Trying to make this short and to the point, the illustration below really encapsulates what a that a scheduled lambda can glue these two solutions together and automate your OMOP ingestion.



Step One, AWS: Create Bucket

Create a bucket with a few of keys, one is shared with InterSystems OMOP for ingesting into the FHIR Transformation, the others will support the automated ingestion.


Explanations of the keys:

  • export - landing area for the raw resource ndjson from the job
  • from-healthlake-to-intersystems-omop - landing area for the create .zip and integtration point with InterSystems OMOP
  • output - job output

Step Two, InterSystems OMOP

Create the Deployment providing the arn of the bucket and the keys from above, ie: `from-healthlake-to-intersystems-omop` key.

Snag the example policy from the post configuration step as indicated and apply it to the bucket in AWS.  There are some exhaustive examples of this in a previous post OMOP Odyssey - InterSystems OMOP Cloud Service (Troy).

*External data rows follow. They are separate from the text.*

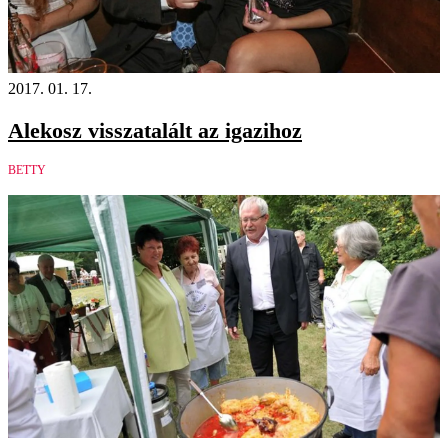
2017. 01. 17.
Alekosz visszatalált az igazihoz
BETTY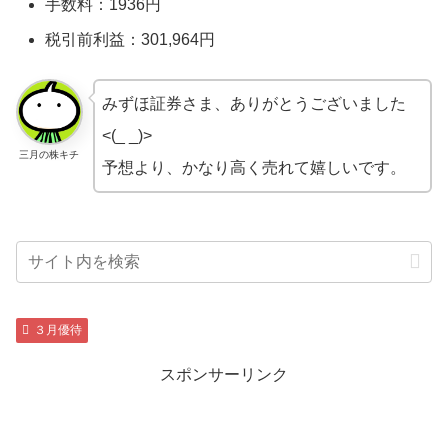
手数料：1936円
税引前利益：301,964円
みずほ証券さま、ありがとうございました
<(_ _)>
三月の株キチ
予想より、かなり高く売れて嬉しいです。
３月優待
スポンサーリンク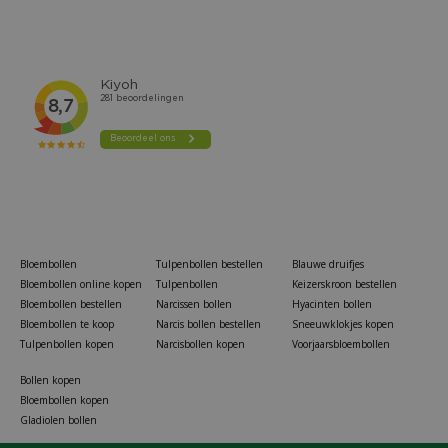
Bloembollen
Tulpenbollen bestellen
Blauwe druifjes
Bloembollen online kopen
Tulpenbollen
Keizerskroon bestellen
Bloembollen bestellen
Narcissen bollen
Hyacinten bollen
Bloembollen te koop
Narcis bollen bestellen
Sneeuwklokjes kopen
Tulpenbollen kopen
Narcisbollen kopen
Voorjaarsbloembollen
Bollen kopen
Bloembollen kopen
Gladiolen bollen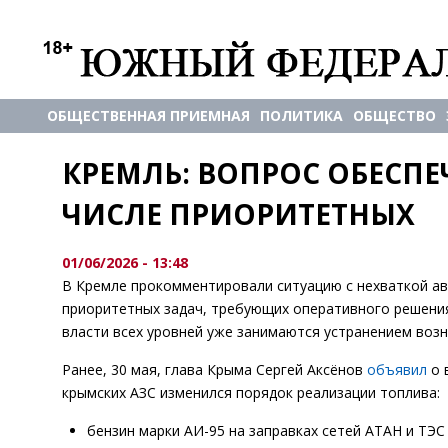
ОБЩЕСТВЕННАЯ ПРИЕМНАЯ
ПОЛИТИКА
ОБЩЕСТВО
КРЕМЛЬ: ВОПРОС ОБЕСПЕ
ЧИСЛЕ ПРИОРИТЕТНЫХ
01/06/2026 - 13:48
В Кремле прокомментировали ситуацию с нехваткой ав
приоритетных задач, требующих оперативного решения
власти всех уровней уже занимаются устранением воз
Ранее, 30 мая, глава Крыма Сергей Аксёнов
объявил
о 
крымских АЗС изменился порядок реализации топлива:
бензин марки АИ-95 на заправках сетей АТАН и ТЭС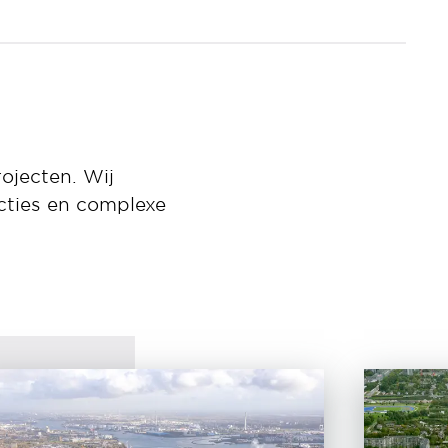
ojecten. Wij
cties en complexe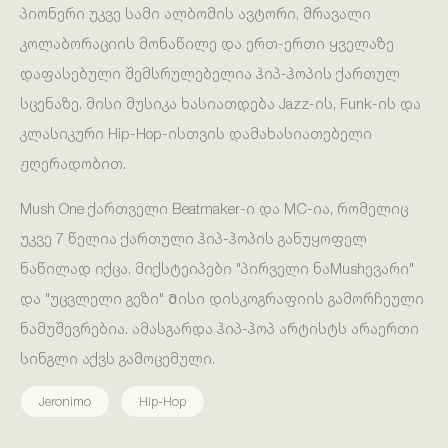
პიონერი უკვე სამი ალბომის ავტორი, მრავალი
კოლაბორაციის მონაწილე და ერთ-ერთი ყველაზე
დაფასებული შემსრულებელია ჰიპ-ჰოპის ქართულ
სცენაზე. მისი მუსიკა ხასიათდება Jazz-ის, Funk-ის და
კლასიკური Hip-Hop-ისთვის დამახასიათებელი
ჟღერადობით.
Mush One ქართველი Beatmaker-ი და MC-ია, რომელიც
უკვე 7 წელია ქართული ჰიპ-ჰოპის განუყოფელ
ნაწილად იქცა. მიქსტეიპები "პირველი ნაMushევარი"
და "უცვლელი გეზი" Მისი დისკოგრაფიის გამორჩეული
ნამუშევრებია. ამასგარდა ჰიპ-ჰოპ არტისტს არაერთი
სინგლი აქვს გამოცემული.
Jeronimo
Hip-Hop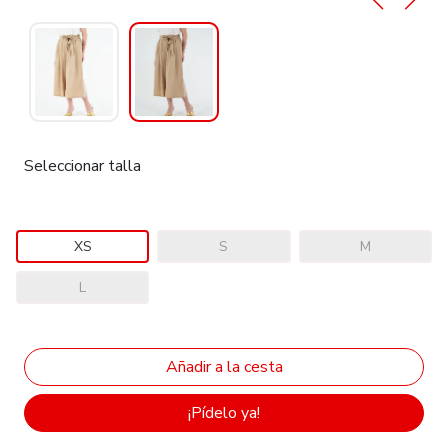
Seleccionar talla
XS
S
M
L
¡Pídelo ya!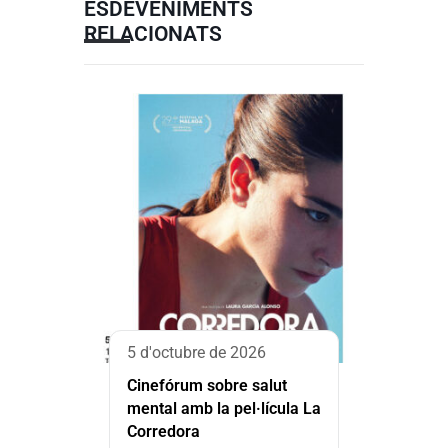
ESDEVENIMENTS
RELACIONATS
5 d'octubre de 2026
Cinefórum sobre salut
mental amb la pel·lícula La
Corredora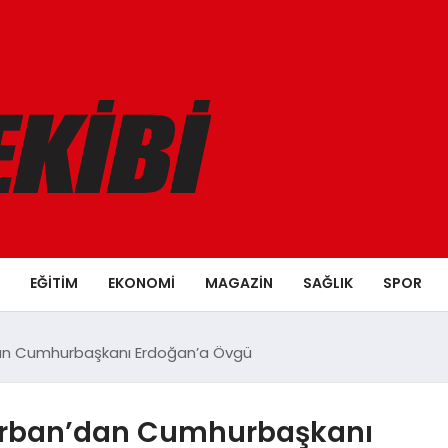
EĞITIM
EKONOMI
MAGAZIN
SAĞLIK
SPOR
an Cumhurbaşkanı Erdoğan’a Övgü
Orban’dan Cumhurbaşkanı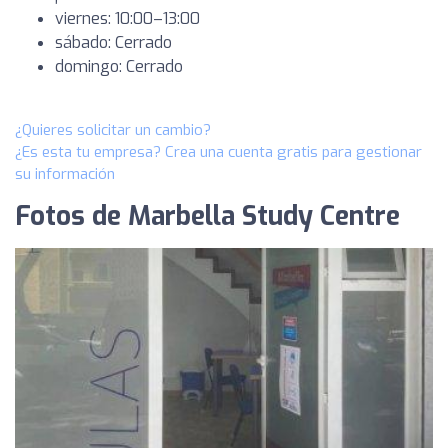
viernes: 10:00–13:00
sábado: Cerrado
domingo: Cerrado
¿Quieres solicitar un cambio?
¿Es esta tu empresa? Crea una cuenta gratis para gestionar
su información
Fotos de Marbella Study Centre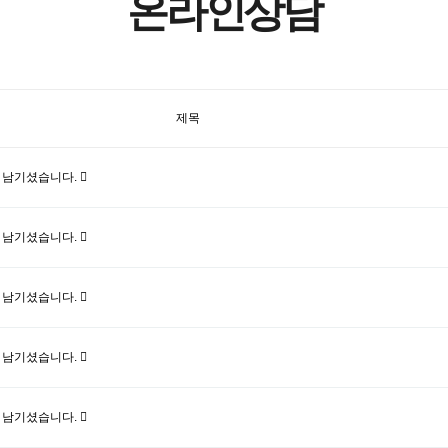
온라인상담
제목
 남기셨습니다.
 남기셨습니다.
 남기셨습니다.
 남기셨습니다.
 남기셨습니다.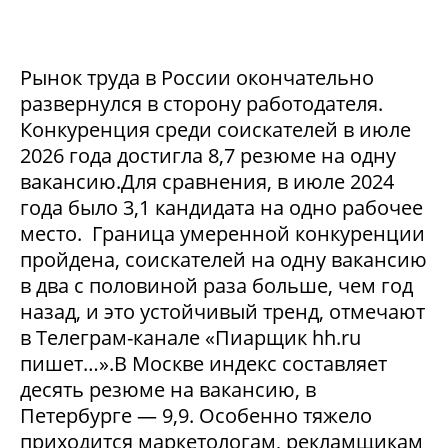
Рынок труда в России окончательно
развернулся в сторону работодателя.
Конкуренция среди соискателей в июле
2026 года достигла 8,7 резюме на одну
вакансию.Для сравнения, в июле 2024
года было 3,1 кандидата на одно рабочее
место. Граница умеренной конкуренции
пройдена, соискателей на одну вакансию
в два с половиной раза больше, чем год
назад, и это устойчивый тренд, отмечают
в Телеграм-канале «Пиарщик hh.ru
пишет…».В Москве индекс составляет
десять резюме на вакансию, в
Петербурге — 9,9. Особенно тяжело
приходится маркетологам, рекламщикам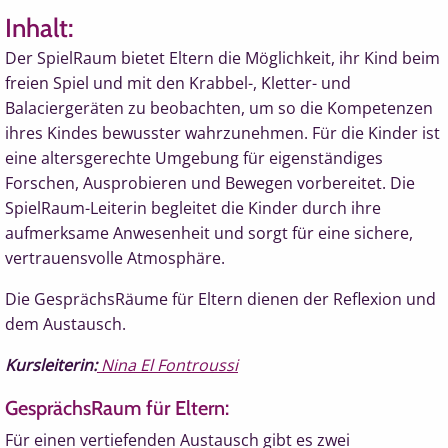
Inhalt:
Der SpielRaum bietet Eltern die Möglichkeit, ihr Kind beim
freien Spiel und mit den Krabbel-, Kletter- und
Balaciergeräten zu beobachten, um so die Kompetenzen
ihres Kindes bewusster wahrzunehmen.
Für die Kinder ist
eine altersgerechte Umgebung für eigenständiges
Forschen, Ausprobieren und Bewegen vorbereitet.
Die
SpielRaum-
Leiterin begleitet die Kinder durch ihre
aufmerksame Anwesenheit und sorgt für eine sichere,
vertrauensvolle Atmosphäre.
Die GesprächsRäume für Eltern dienen der Reflexion und
dem Austausch.
Kursleiterin:
Nina El Fontroussi
GesprächsRaum für Eltern:
Für einen vertiefenden Austausch gibt es zwei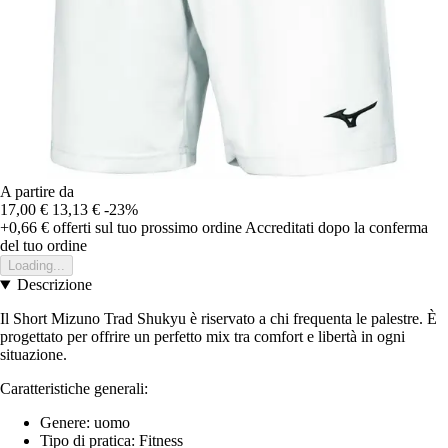
A partire da
17,00 €
13,13 €
-23%
+0,66 €
offerti sul tuo prossimo ordine
Accreditati dopo la conferma
del tuo ordine
Loading...
Descrizione
Il Short Mizuno Trad Shukyu è riservato a chi frequenta le palestre. È
progettato per offrire un perfetto mix tra comfort e libertà in ogni
situazione.
Caratteristiche generali:
Genere: uomo
Tipo di pratica: Fitness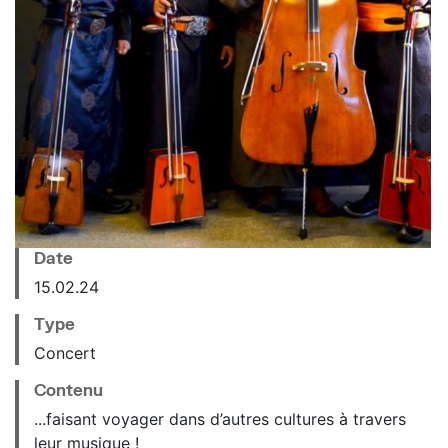
Date
15.02.24
Type
Concert
Contenu
...faisant voyager dans d’autres cultures à travers
leur musique !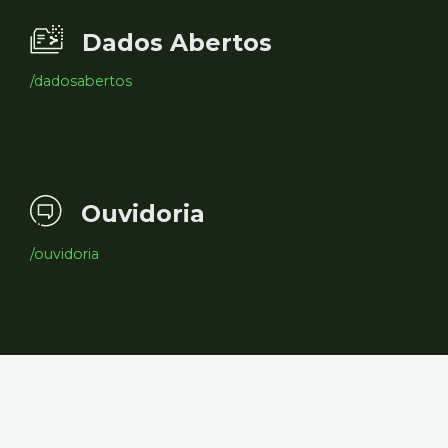
Dados Abertos
/dadosabertos
Ouvidoria
/ouvidoria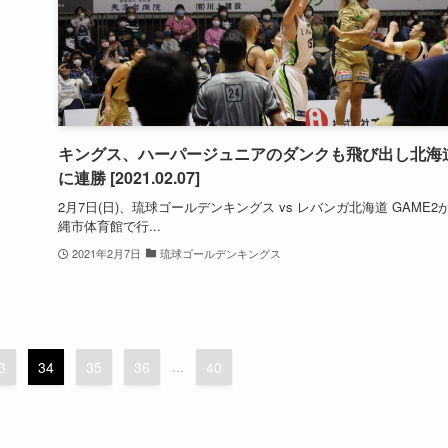
キングス、ハーパージュニアのダンクも飛び出し北海
に連勝 [2021.02.07]
2月7日(日)、琉球ゴールデンキングス vs レバンガ北海道 GAME2
縄市体育館で行...
2021年2月7日
琉球ゴールデンキングス
3
34
35
36
...
40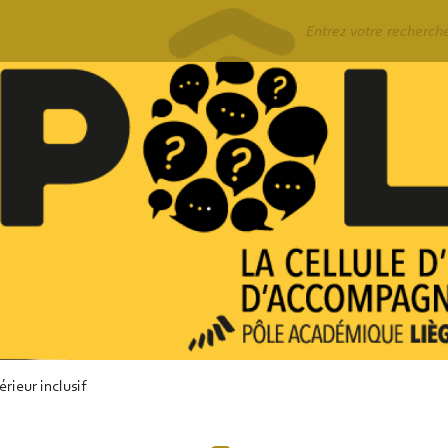
Rechercher
rieur inclusif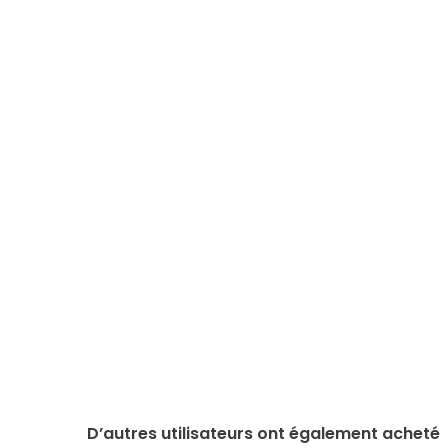
D’autres utilisateurs ont également acheté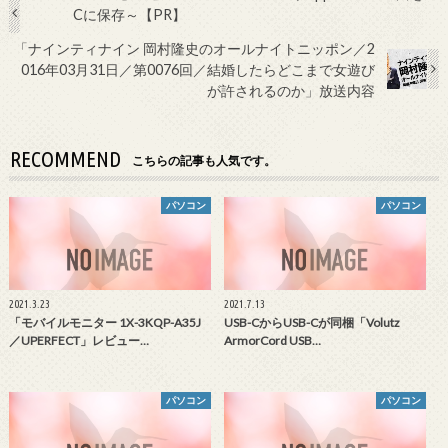
Cに保存～【PR】
「ナインティナイン 岡村隆史のオールナイトニッポン／2
016年03月31日／第0076回／結婚したらどこまで女遊び
が許されるのか」放送内容
RECOMMEND
こちらの記事も人気です。
パソコン
パソコン
2021.3.23
2021.7.13
「モバイルモニター 1X-3KQP-A35J
USB-CからUSB-Cが同梱「Volutz
／UPERFECT」レビュー…
ArmorCord USB…
パソコン
パソコン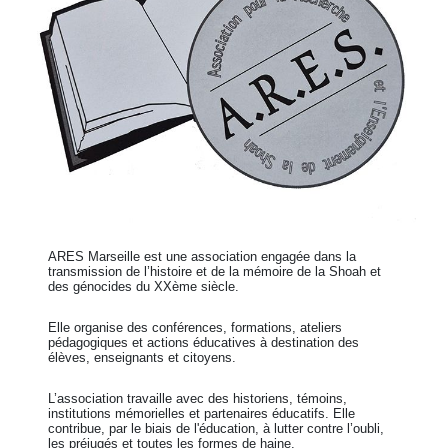
ARES Marseille est une association engagée dans la
transmission de l’histoire et de la mémoire de la Shoah et
des génocides du XXème siècle.
Elle organise des conférences, formations, ateliers
pédagogiques et actions éducatives à destination des
élèves, enseignants et citoyens.
L’association travaille avec des historiens, témoins,
institutions mémorielles et partenaires éducatifs. Elle
contribue, par le biais de l'éducation, à lutter contre l’oubli,
les préjugés et toutes les formes de haine.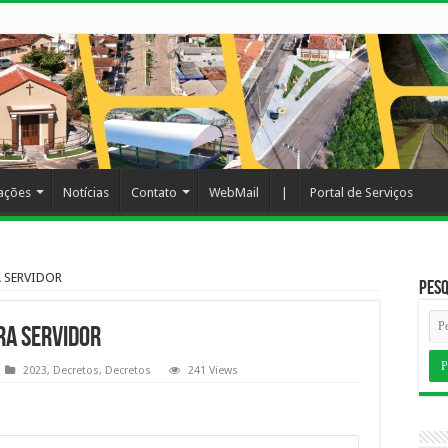
cações
Notícias
Contato
WebMail
|
Portal de Serviços
A SERVIDOR
Pesq
RA SERVIDOR
2023
,
Decretos
,
Decretos
241 Views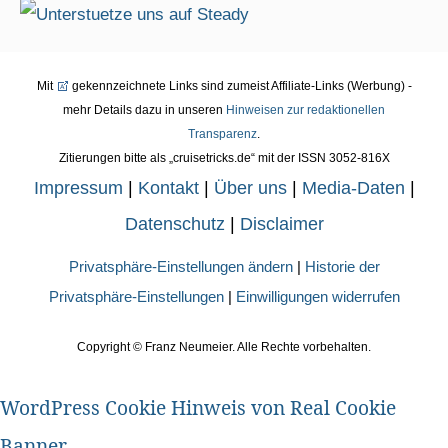
Mit
gekennzeichnete Links sind zumeist Affiliate-Links (Werbung) -
mehr Details dazu in unseren
Hinweisen zur redaktionellen
Transparenz
.
Zitierungen bitte als „cruisetricks.de“ mit der ISSN 3052-816X
Impressum
|
Kontakt
|
Über uns
|
Media-Daten
|
Datenschutz
|
Disclaimer
Privatsphäre-Einstellungen ändern
|
Historie der
Privatsphäre-Einstellungen
|
Einwilligungen widerrufen
Copyright ©
Franz Neumeier. Alle Rechte vorbehalten.
WordPress Cookie Hinweis von Real Cookie
Banner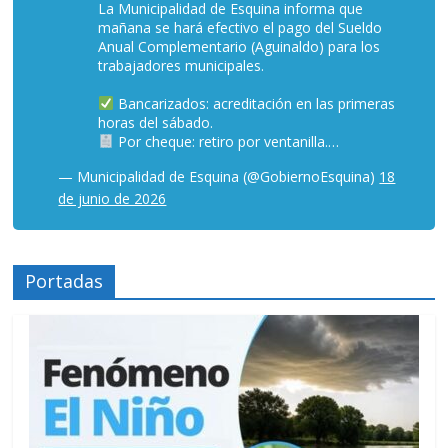
La Municipalidad de Esquina informa que
mañana se hará efectivo el pago del Sueldo
Anual Complementario (Aguinaldo) para los
trabajadores municipales.
Bancarizados: acreditación en las primeras
horas del sábado.
Por cheque: retiro por ventanilla.…
— Municipalidad de Esquina (@GobiernoEsquina)
18
de junio de 2026
Portadas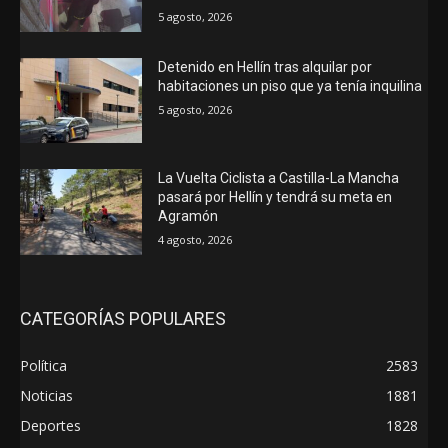
5 agosto, 2026
Detenido en Hellín tras alquilar por
habitaciones un piso que ya tenía inquilina
5 agosto, 2026
La Vuelta Ciclista a Castilla-La Mancha
pasará por Hellín y tendrá su meta en
Agramón
4 agosto, 2026
CATEGORÍAS POPULARES
Política
2583
Noticias
1881
Deportes
1828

Step Three, Schedule a HealthLake Export to Expected InterSystems OMOP format 💫

The explanation of the flow of things is in the code itself as well, but I will also put it in the explanation in the form of a prompt so maybe you can land in the same spot with your own changes.

In python, show me how to start a HealthLake export job, export it to a target location, and poll the status of the job until it is complete, then read all of the ndjson files it creates and into a zip them without the relative path included in the zip and upload it to another location in the same bucket, once the upload is complete, remove the exported files from the export job.

The resulting function and code are the following:

import json
import boto3
import uuid
import boto3
import zipfile
import io
import os
import time


def lambda_handler(event, context):
    # Botos
    s3 = boto3.client('s3')
    client = boto3.client('healthlake')

    # Vars
    small_guid = uuid.uuid4().hex[:8]
    bucket_name = 'intersystems-omop-fhir-bucket'
    prefix = 'export/'  # Make sure it ends with '/'
    output_zip_key = 'from-healthlake-to-intersystems-omop/healthlake_ndjson_' + small_guid + '.zip'
    datastore_id = '9ee0e51d987e#ai#8ca487e8e95b1d'
    response = client.start_fhir_export_job(
        JobName='FHIR2OMOPJob',
        OutputDataConfig={
            'S3Configuration': {
                'S3Uri': 's3://intersystems-omop-fhir-bucket/export/',
                'KmsKeyId': 'arn:aws:kms:us-east-2:12345:key/54918bec-#ai#-4710-9c18-1a65d0d4590b'
            }
        },
        DatastoreId=datastore_id,
        DataAccessRoleArn='arn:aws:iam::12345:role/service-role/AWSHealthLake-Export-2-OMOP',
        ClientToken=small_guid
    )

    job_id = response['JobId']
    print(f"Export job started: {job_id}")

    # Step 2: Poll until the job completes
    while True:
        status_response = client.describe_fhir_export_job(
            DatastoreId=datastore_id,
            JobId=job_id
        )

        status = status_response['ExportJobProperties']['JobStatus']
        print(f"Job status: {status}")

        if status in ['COMPLETED', 'FAILED', 'CANCELLED']:
            break
        time.sleep(10)  # wait before polling again
    # Step 3: Final result
    if status == 'COMPLETED':
        output_uri = status_response['ExportJobProperties']['OutputDataConfig']['S3Configuration']['S3Uri']
        print(f"Export completed. Data available at: {output_uri}")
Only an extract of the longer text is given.